This column is written by Josh Elliot, head of operations at Modzy.
While governments and other organizations continue to debate and design macro-level artificial intelligence policy, regulations and ethical frameworks, it is on us to responsibly deploy AI today. If your organization has an established governance function, you’re likely already exploiting the opportunities associated with AI. If not, you might be missing out and unnecessarily putting your organization at risk.
For some, “governance” is viewed as bureaucracy or an obstacle. To the employee jazzed about tinkering with new technologies, it may be discouraging. However, seasoned AI practitioners know that proactive governance not only protects them from decisions made — but when done right — it spurs innovation, optimizes resources and helps realize project or organization benefits.
Before exploring how to make that happen, let’s get on the same page.
What is AI governance?
Let’s agree to use an industry accepted definition from ISACA as the basis for thinking about AI governance. Good governance results in a culture of strategic planning, risk management, resource management and performance management that leads to sustained value creation. The culture is substantiated by a systemic approach that ensures stakeholder needs are considered, decision authorities establish priorities and direction, and performance and compliance is monitored.
Like other corporate processes, AI governance takes a long view. Organizations deploying AI need to provide guidelines for efforts that promote explainability, transparency and accountability — and ensure consistency into the future. When employees have clarity around scope, roles and decision authorities, and the enablers that make it effective, organizations are positioned to see the best results and respond to change.
As the scale of AI and associated opportunities and risk grows, AI governance becomes everyone’s responsibility. Now, it’s incumbent upon organizations to provide the enablers that make it possible — even easy — for everyone to meet that expectation.
The answer to putting AI governance to work for you is simple, even elegant: embed it.
Embedding AI governance
The concept of embedding governance into the AI ecosystem is gaining ground, and with the right processes and tools in place, organizations will be positioned to easily adapt to any evolving legal frameworks and regulations. Here are five suggestions you and your organization can follow to begin embedding AI governance in your organization:
1. Define and communicate corporate AI guidelines that espouse the values and principles of your organization, as well as the decision rights and processes for AI deployment based on application context and scale of stakeholder impact. This should be developed and reviewed by an interdisciplinary group and ultimately approved and regularly updated by an organization’s corporate governance body.
2. Create a development environment of pre-approved machine learning training data sets and tools that data scientists and technologists can access and use to hone their tradecraft and experiment with new AI techniques. Also, establish processes for proposing, evaluating and adding new data sets that are trusted, fair and respect human rights.
3. Set up automated workflows or easy-to-follow templates for your employees to propose new AI applications and create AI model design checklists that encourage good AI systems engineering principles, critical thinking around stakeholder implications and unintended consequences, and other topics like data use and intellectual property rights. This level of guidance can open the door to new possibilities and better-quality solutions as well as reduce the risk associated with shadow AI.
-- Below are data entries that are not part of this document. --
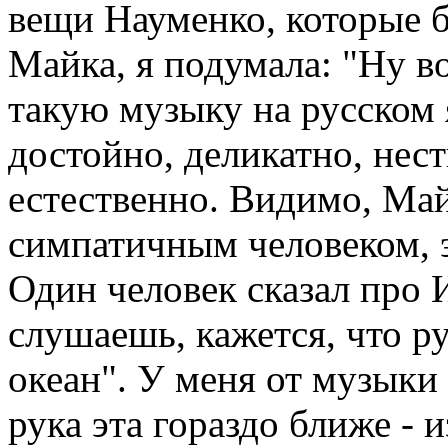
вещи Науменко, которые 
Майка, я подумала: "Ну в
такую музыку на русском 
достойно, деликатно, нес
естественно. Видимо, Ма
симпатичным человеком, э
Один человек сказал про 
слушаешь, кажется, что ру
океан". У меня от музыки
рука эта гораздо ближе - и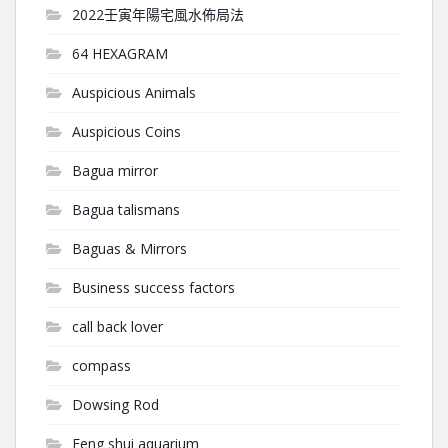
2022壬寅年陽宅風水佈局法
64 HEXAGRAM
Auspicious Animals
Auspicious Coins
Bagua mirror
Bagua talismans
Baguas & Mirrors
Business success factors
call back lover
compass
Dowsing Rod
Feng shui aquarium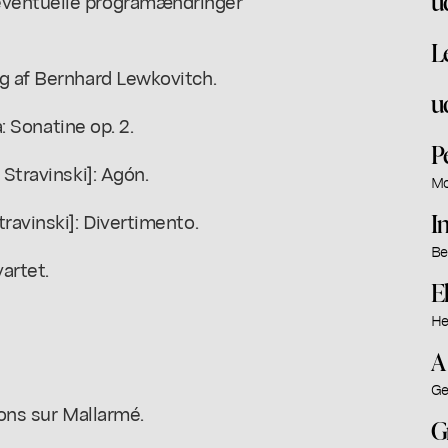
u
eventuelle programændringer
L
ag af Bernhard Lewkovitch.
u
a: Sonatine op. 2.
P
 Stravinski]: Agón.
Mo
I
ravinski]: Divertimento.
Be
artet.
E
He
A
Ge
ions sur Mallarmé.
G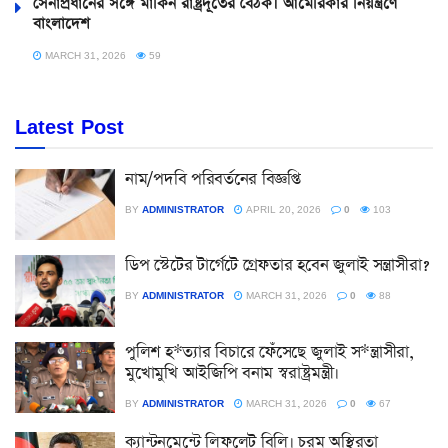
সেনাপ্রধানের সঙ্গে মার্কিন রাষ্ট্রদূতের বৈঠক। আমেরিকার নিয়ন্ত্রণে
বাংলাদেশ
MARCH 31, 2026
59
Latest Post
নাম/পদবি পরিবর্তনের বিজ্ঞপ্তি
BY
ADMINISTRATOR
APRIL 20, 2026
0
103
ডিপ স্টেটের টার্গেটে গ্রেফতার হবেন জুলাই সন্ত্রাসীরা?
BY
ADMINISTRATOR
MARCH 31, 2026
0
88
পুলিশ হ*ত্যার বিচারে ফেঁসেছে জুলাই স*ন্ত্রাসীরা,
মুখোমুখি আইজিপি বনাম স্বরাষ্ট্রমন্ত্রী।
BY
ADMINISTRATOR
MARCH 31, 2026
0
67
ক্যান্টনমেন্টে লিফলেট বিলি। চরম অস্থিরতা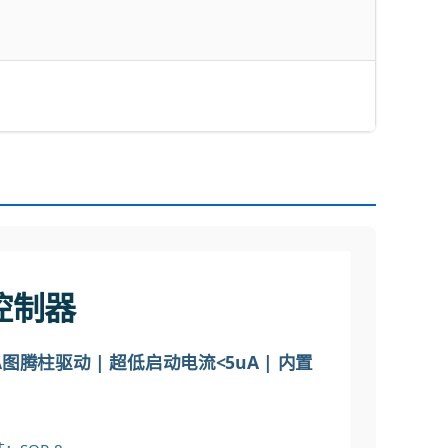
C控制器
mA图腾柱驱动 | 超低启动电流<5uA | 内置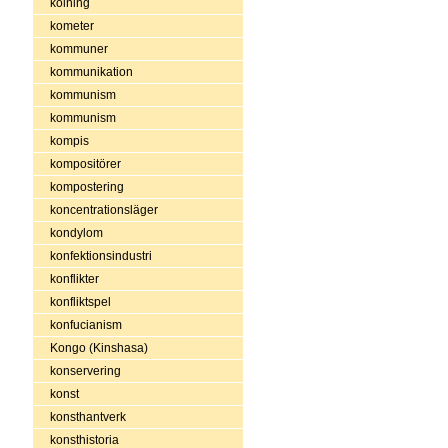
kolning
kometer
kommuner
kommunikation
kommunism
kommunism
kompis
kompositörer
kompostering
koncentrationsläger
kondylom
konfektionsindustri
konflikter
konfliktspel
konfucianism
Kongo (Kinshasa)
konservering
konst
konsthantverk
konsthistoria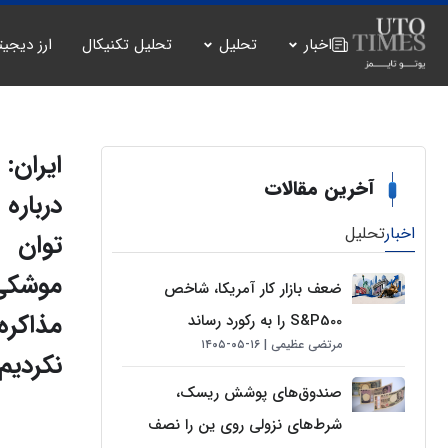
اخبار
تحلیل
تحلیل تکنیکال
ارز دیجیت
ایران:
آخرین مقالات
درباره
اخبار
تحلیل
توان
موشکی
ضعف بازار کار آمریکا، شاخص
مذاکره
S&P500 را به رکورد رساند
مرتضی عظیمی
۱۶-۰۵-۱۴۰۵
نکردیم
صندوق‌های پوشش ریسک،
شرط‌های نزولی روی ین را نصف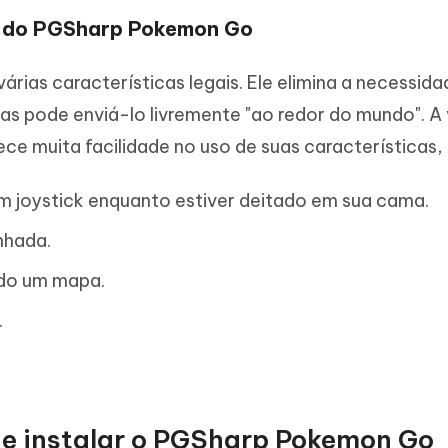
as do PGSharp Pokemon Go
as características legais. Ele elimina a necessida
s pode enviá-lo livremente "ao redor do mundo". A
ce muita facilidade no uso de suas características, i
 joystick enquanto estiver deitado em sua cama.
nhada.
ndo um mapa.
.
 e instalar o PGSharp Pokemon Go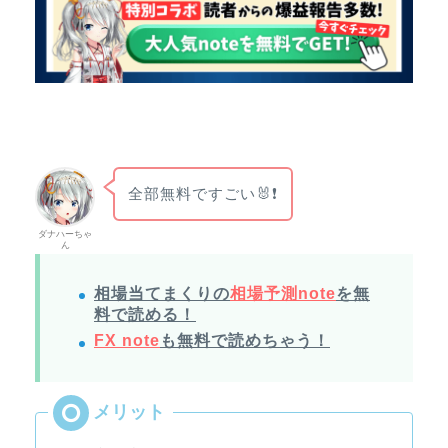
全部無料ですごい🐰❗
ダナハーちゃ
ん
相場当てまくりの
相場予測note
を無
料で読める！
FX note
も無料で読めちゃう！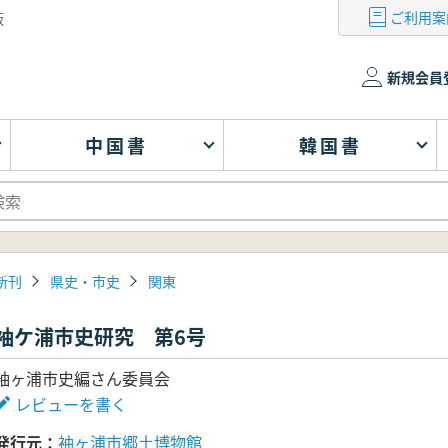
ご利用案
版
新規会員
中国書
韓国書
新刊
県史・市史
関東
袖ケ浦市史研究 第6号
袖ヶ浦市史編さん委員会
レビューを書く
発行元
袖ヶ浦市郷土博物館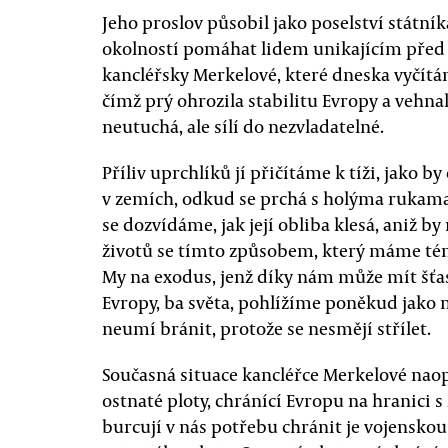
Jeho proslov působil jako poselství státní
okolností pomáhat lidem unikajícím před
kancléřsky Merkelové, které dneska vyčítá
čímž prý ohrozila stabilitu Evropy a vehna
neutuchá, ale sílí do nezvladatelné.
Příliv uprchlíků jí přičítáme k tíži, jako 
v zemích, odkud se prchá s holýma rukama
se dozvídáme, jak její obliba klesá, aniž by
životů se tímto způsobem, který máme témě
My na exodus, jenž díky nám může mít šťast
Evropy, ba světa, pohlížíme poněkud jako 
neumí bránit, protože se nesmějí střílet.
Současná situace kancléřce Merkelové naop
ostnaté ploty, chránící Evropu na hranici 
burcují v nás potřebu chránit je vojenskou 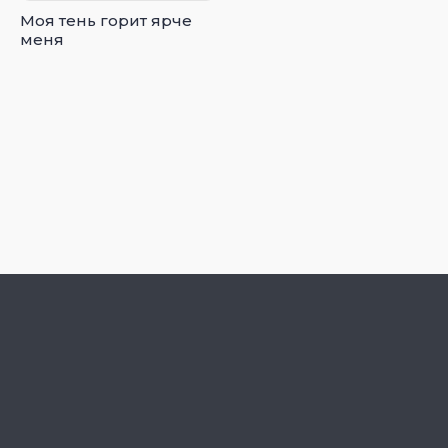
Моя тень горит ярче
меня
4. Plan and design for modular AI model deployment and a robust API/SDK at the onset. When teams employ this design technique, it not only allows them to focus on what they like doing best — building really cool models — but it also results in other benefits such as, avoiding software vendor lock-in, supporting due diligence reviews of models before deployment and making it easy to swap out or upgrade AI models in the future without extensive system redesigns. Look for AI technologies that make deploying containerized AI models intuitive, as well as include extensibility features that enable interoperability and reuse across the organization.
5. Incorporate technologies to manage your AI models and monitor their performance in real-time, looking for indicators of model drift, bias and adversarial attacks, while also providing role-based access and the requisite levels of logging and explainability to support audits and address questions from regulators. Model management technologies also enable greater awareness of AI use across an organization, quickly revealing any duplication of effort that could save time and resources.
A robust AI governance program should empower employees to focus on bigger picture objectives, long-term goals and priorities, while also ensuring that your AI is explainable, transparent and accountable. Embedding governance enablers takes away a lot of the dirty work, making it easier to leverage AI across the enterprise, so employees are more likely to follow protocol and spend more time on analysis and discovery of insights.
Remember, when AI governance best practices are followed, confidence in, and use of, AI increases.
As Modzy’s head of operations, Josh Elliot brings more than 20 years of experience developing and executing business strategy, overseeing technical delivery and creating new solutions for civil, defense and commercial markets. He is passionate about driving new and evolving technologies in data science and AI with a unique partnership approach extended to both industry colleagues and customers. He is also certified in governance of enterprise information technology through ISACA.